Back to hair blogs


Are hair transplants a good option for women?

Hair transplantation in women

Hair transplants can sometimes be a good option for women with androgenetic alopecia alopecia, but much less commonly than for men. I don't think this is well understood, even among the medical community.  Here are the top 3 reasons why women are far less likely to be deemed good hair transplant candidates. 

1. The patient has diffuse thinning making the donor area weak.

Many women have a pattern of hair loss whereby hair loss and thinning occurs at the top, dies and back. In other words, the hair thinning is affecting everywhere. We call this diffuse hair loss. Diffuse hair loss affects a large proportion of women with androgenetic alopecia. In contrast, men rarely have a diffuse pattern of hair loss. 

The reason the diffuse pattern is important to identify is that hairs taken from a thinning area from the back of the scalp and transplanted into the front will thin out over time, making the hair transplant unsuccessful.

If the female patient does not have thinning in the back of the scalp and the physician predicts she will never have thinning in the back of the scalp.... then the patient may be a good candidate for hair restoration (provided point 2 and point 3 below are met).

 

2. The patient has more than one reason for their hair loss.

Hair loss in women is far more complex than for men and many men have two (and even three) reasons for their hair loss. Women with only one reason for the hair loss do better with hair restoration procedures.
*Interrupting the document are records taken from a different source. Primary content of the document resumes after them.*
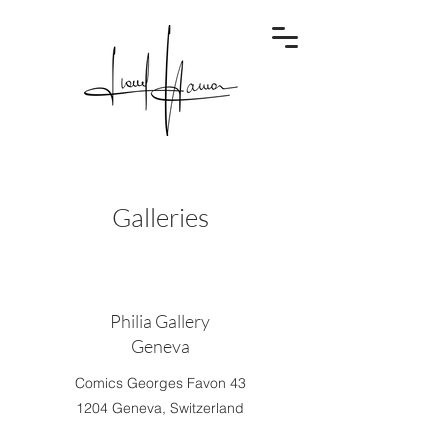
Galleries
Philia Gallery
Geneva
Comics Georges Favon 43
1204 Geneva, Switzerland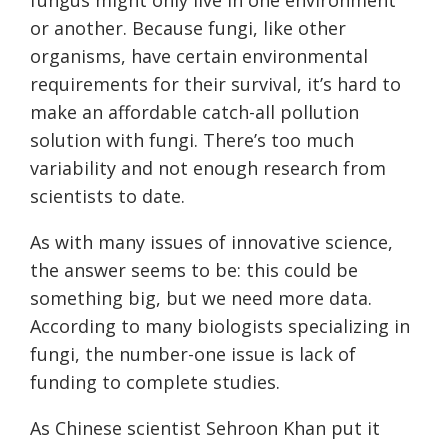
or another. Because fungi, like other
organisms, have certain environmental
requirements for their survival, it’s hard to
make an affordable catch-all pollution
solution with fungi. There’s too much
variability and not enough research from
scientists to date.
As with many issues of innovative science,
the answer seems to be: this could be
something big, but we need more data.
According to many biologists specializing in
fungi, the number-one issue is lack of
funding to complete studies.
As Chinese scientist Sehroon Khan put it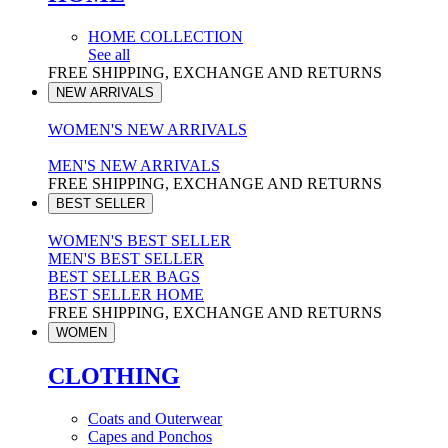
HOME COLLECTION
See all
FREE SHIPPING, EXCHANGE AND RETURNS
NEW ARRIVALS
WOMEN'S NEW ARRIVALS
MEN'S NEW ARRIVALS
FREE SHIPPING, EXCHANGE AND RETURNS
BEST SELLER
WOMEN'S BEST SELLER
MEN'S BEST SELLER
BEST SELLER BAGS
BEST SELLER HOME
FREE SHIPPING, EXCHANGE AND RETURNS
WOMEN
CLOTHING
Coats and Outerwear
Capes and Ponchos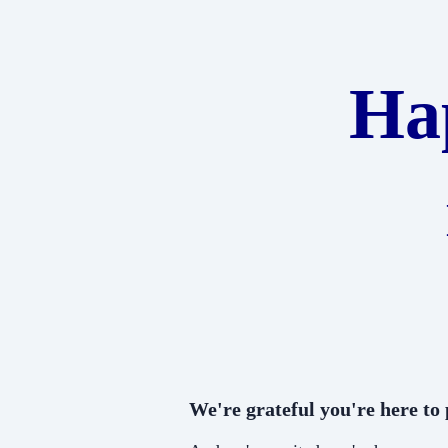
Ha
We're grateful you're here to p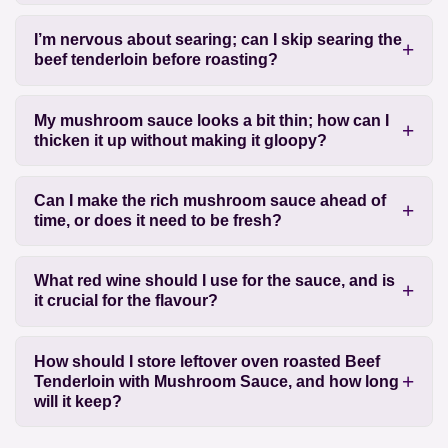
I’m nervous about searing; can I skip searing the
beef tenderloin before roasting?
My mushroom sauce looks a bit thin; how can I
thicken it up without making it gloopy?
Can I make the rich mushroom sauce ahead of
time, or does it need to be fresh?
What red wine should I use for the sauce, and is
it crucial for the flavour?
How should I store leftover oven roasted Beef
Tenderloin with Mushroom Sauce, and how long
will it keep?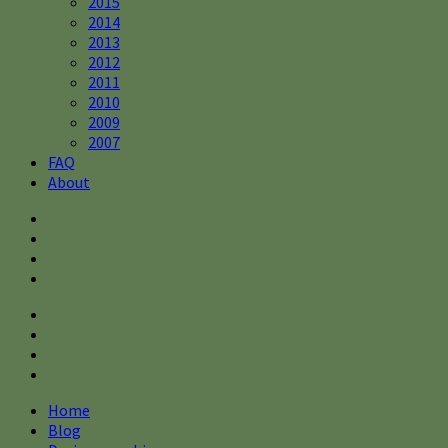
2015
2014
2013
2012
2011
2010
2009
2007
FAQ
About
Home
Blog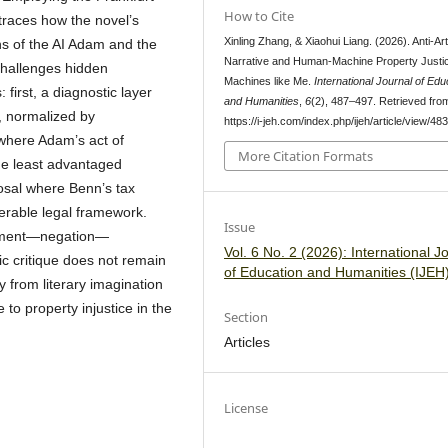
How to Cite
 traces how the novel’s
Xinling Zhang, & Xiaohui Liang. (2026). Anti-Ar
ns of the AI Adam and the
Narrative and Human-Machine Property Justic
hallenges hidden
Machines like Me.
International Journal of Edu
first, a diagnostic layer
and Humanities
,
6
(2), 487–497. Retrieved fro
, normalized by
https://i-jeh.com/index.php/ijeh/article/view/48
where Adam’s act of
More Citation Formats
the least advantaged
posal where Benn’s tax
perable legal framework.
Issue
alment—negation—
Vol. 6 No. 2 (2026): International J
c critique does not remain
of Education and Humanities (IJEH
y from literary imagination
e to property injustice in the
Section
Articles
License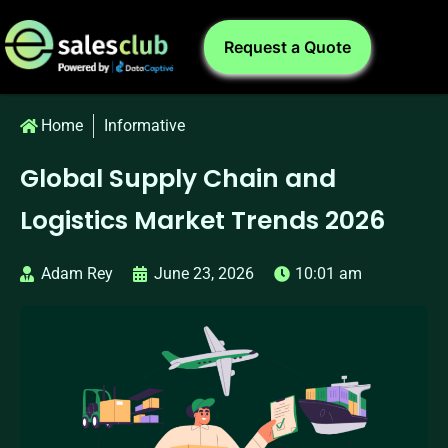
Request a Quote
Home
Informative
Global Supply Chain and
Logistics Market Trends 2026
Adam Rey
June 23, 2026
10:01 am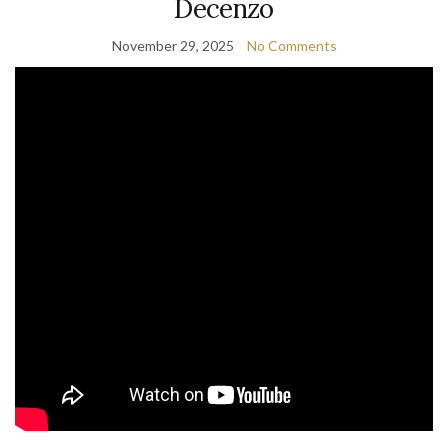
Decenzo
November 29, 2025
No Comments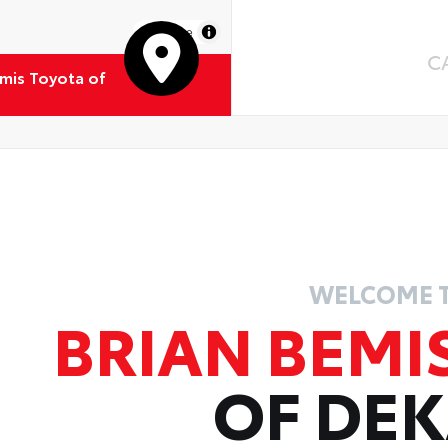
MapLibre
C
emis Toyota of
WELCOME 
BRIAN BEMI
OF DE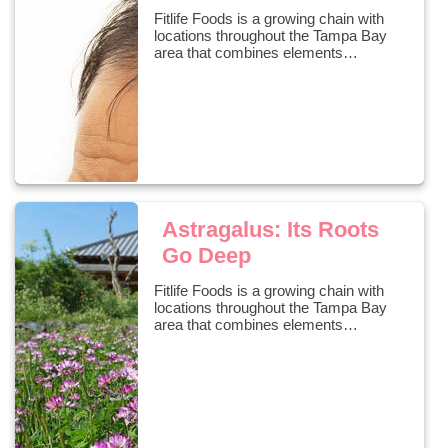
Fitlife Foods is a growing chain with
locations throughout the Tampa Bay
area that combines elements…
Astragalus: Its Roots
Go Deep
Fitlife Foods is a growing chain with
locations throughout the Tampa Bay
area that combines elements…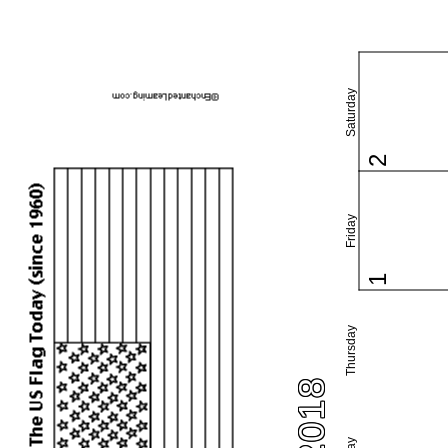
Saturday
2
Friday
1
Thursday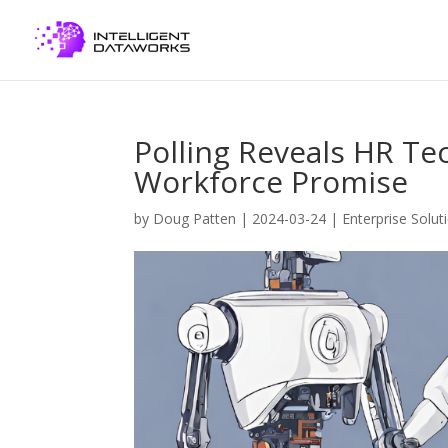
Polling Reveals HR Tec
Workforce Promise
by
Doug Patten
|
2024-03-24
|
Enterprise Solut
If there is a component of telogen effluvium or cicatricial alopecia, these individuals usually do not have good results with hair transplant procedures. 

 

3. The recipient  area is not thin enough making it possible for a hair transplant to cause hair damage and worsening of hair loss.

The recipient area (are to be transplanted) needs to be of a certain density to effectively accommodate new grafts. In the early stages of thinning, the patient appreciates their is a reduction in density in the area, but has not experienced sufficient hair loss to make a hair transplant a good option. In many of these cases, attempts to do a hair transplant can sometimes  lead to worsening of hair loss, or no change in density. Of course, the transplant can also be a success sometimes - but decisions to proceed with surgery come with a risk.

 

Conclusion

Approximately 30,000 women undergo hair transplants every year in the world. Many have success but many do not. Overall, it is important to understand that not all women are good candidates for surgery. An experienced hair physician can help a patient understand her chances of getting an improvement with surgery before undergoing the procedure. If the patient has diffuse thinning, multiple types of hair loss and the hair loss is in too early of a stage ... one may not achieve expected results.